• [Study material]
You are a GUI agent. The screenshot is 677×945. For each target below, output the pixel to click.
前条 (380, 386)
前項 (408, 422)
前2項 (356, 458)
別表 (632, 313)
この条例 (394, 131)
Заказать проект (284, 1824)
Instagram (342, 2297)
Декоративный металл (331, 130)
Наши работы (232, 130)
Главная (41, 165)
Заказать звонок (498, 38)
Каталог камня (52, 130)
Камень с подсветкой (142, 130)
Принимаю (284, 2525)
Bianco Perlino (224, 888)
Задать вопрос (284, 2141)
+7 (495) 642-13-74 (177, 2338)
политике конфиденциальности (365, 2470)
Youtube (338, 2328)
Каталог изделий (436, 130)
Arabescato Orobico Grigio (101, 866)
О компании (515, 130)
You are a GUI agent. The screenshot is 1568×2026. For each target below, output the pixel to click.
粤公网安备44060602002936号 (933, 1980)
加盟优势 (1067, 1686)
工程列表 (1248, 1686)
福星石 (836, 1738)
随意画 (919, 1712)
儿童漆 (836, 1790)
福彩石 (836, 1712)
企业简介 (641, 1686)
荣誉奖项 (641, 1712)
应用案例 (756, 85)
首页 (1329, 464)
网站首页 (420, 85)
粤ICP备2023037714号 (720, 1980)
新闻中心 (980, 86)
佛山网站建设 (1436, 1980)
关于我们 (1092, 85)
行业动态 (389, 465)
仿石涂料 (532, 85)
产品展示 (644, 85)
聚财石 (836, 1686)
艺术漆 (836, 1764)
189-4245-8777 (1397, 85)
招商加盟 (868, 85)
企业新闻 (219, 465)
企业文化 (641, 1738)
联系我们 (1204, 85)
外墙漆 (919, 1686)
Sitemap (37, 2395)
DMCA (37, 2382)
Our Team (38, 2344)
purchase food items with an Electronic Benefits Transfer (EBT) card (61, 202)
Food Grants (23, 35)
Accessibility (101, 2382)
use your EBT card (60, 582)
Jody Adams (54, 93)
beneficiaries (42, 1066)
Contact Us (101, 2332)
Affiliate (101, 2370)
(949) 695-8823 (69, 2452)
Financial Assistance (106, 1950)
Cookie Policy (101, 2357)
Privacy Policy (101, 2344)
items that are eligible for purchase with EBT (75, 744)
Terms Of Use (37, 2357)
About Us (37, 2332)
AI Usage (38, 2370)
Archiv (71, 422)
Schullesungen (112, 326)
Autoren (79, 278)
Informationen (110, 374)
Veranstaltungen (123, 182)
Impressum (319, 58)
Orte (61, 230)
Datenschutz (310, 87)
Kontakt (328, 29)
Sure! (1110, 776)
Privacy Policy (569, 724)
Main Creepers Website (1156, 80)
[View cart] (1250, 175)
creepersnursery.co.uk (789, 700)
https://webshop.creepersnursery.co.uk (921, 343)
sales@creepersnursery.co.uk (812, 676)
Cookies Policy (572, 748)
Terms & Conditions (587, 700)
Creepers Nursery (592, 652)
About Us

• [The problem] Output each record exactly, leaving nothing out.

• [Response to the exercise]
You are a GUI agent. The screenshot is 677×945. For each target below, output the pixel to click.
前条 (380, 386)
前項 (408, 422)
前2項 (356, 458)
別表 (632, 313)
この条例 (394, 131)
Заказать проект (284, 1824)
Instagram (342, 2297)
Декоративный металл (331, 130)
Наши работы (232, 130)
Главная (41, 165)
Заказать звонок (498, 38)
Каталог камня (52, 130)
Камень с подсветкой (142, 130)
Принимаю (284, 2525)
Bianco Perlino (224, 888)
Задать вопрос (284, 2141)
+7 (495) 642-13-74 (177, 2338)
политике конфиденциальности (365, 2470)
Youtube (338, 2328)
Каталог изделий (436, 130)
Arabescato Orobico Grigio (101, 866)
О компании (515, 130)
You are a GUI agent. The screenshot is 1568×2026. For each target below, output the pixel to click.
粤公网安备44060602002936号 (933, 1980)
加盟优势 (1067, 1686)
工程列表 (1248, 1686)
福星石 (836, 1738)
随意画 (919, 1712)
儿童漆 (836, 1790)
福彩石 (836, 1712)
企业简介 (641, 1686)
荣誉奖项 (641, 1712)
应用案例 (756, 85)
首页 (1329, 464)
网站首页 (420, 85)
粤ICP备2023037714号 (720, 1980)
新闻中心 (980, 86)
佛山网站建设 (1436, 1980)
关于我们 (1092, 85)
行业动态 (389, 465)
仿石涂料 (532, 85)
产品展示 (644, 85)
聚财石 (836, 1686)
艺术漆 (836, 1764)
189-4245-8777 (1397, 85)
招商加盟 (868, 85)
企业新闻 (219, 465)
企业文化 (641, 1738)
联系我们 (1204, 85)
外墙漆 (919, 1686)
Sitemap (37, 2395)
DMCA (37, 2382)
Our Team (38, 2344)
purchase food items with an Electronic Benefits Transfer (EBT) card (61, 202)
Food Grants (23, 35)
Accessibility (101, 2382)
use your EBT card (60, 582)
Jody Adams (54, 93)
beneficiaries (42, 1066)
Contact Us (101, 2332)
Affiliate (101, 2370)
(949) 695-8823 (69, 2452)
Financial Assistance (106, 1950)
Cookie Policy (101, 2357)
Privacy Policy (101, 2344)
items that are eligible for purchase with EBT (75, 744)
Terms Of Use (37, 2357)
About Us (37, 2332)
AI Usage (38, 2370)
Archiv (71, 422)
Schullesungen (112, 326)
Autoren (79, 278)
Informationen (110, 374)
Veranstaltungen (123, 182)
Impressum (319, 58)
Orte (61, 230)
Datenschutz (310, 87)
Kontakt (328, 29)
Sure! (1110, 776)
Privacy Policy (569, 724)
Main Creepers Website (1156, 80)
[View cart] (1250, 175)
creepersnursery.co.uk (789, 700)
https://webshop.creepersnursery.co.uk (921, 343)
sales@creepersnursery.co.uk (812, 676)
Cookies Policy (572, 748)
Terms & Conditions (587, 700)
Creepers Nursery (592, 652)
About Us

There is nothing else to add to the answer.